Transcribed page contents:
• • •
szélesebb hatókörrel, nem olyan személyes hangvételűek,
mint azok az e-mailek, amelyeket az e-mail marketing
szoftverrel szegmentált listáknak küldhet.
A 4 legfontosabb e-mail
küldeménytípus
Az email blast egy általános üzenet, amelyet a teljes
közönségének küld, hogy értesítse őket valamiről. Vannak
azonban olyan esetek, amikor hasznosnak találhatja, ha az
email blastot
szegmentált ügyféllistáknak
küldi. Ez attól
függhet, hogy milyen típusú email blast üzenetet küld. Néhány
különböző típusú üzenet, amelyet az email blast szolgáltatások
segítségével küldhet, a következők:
• • •
- **TASK DETAILS**
Gather up every line in the data above that contains the word "típusú", copying each one.

- **SOLUTION FOR THIS TASK**
függhet, hogy milyen típusú email blast üzenetet küld. Néhány
különböző típusú üzenet, amelyet az email blast szolgáltatások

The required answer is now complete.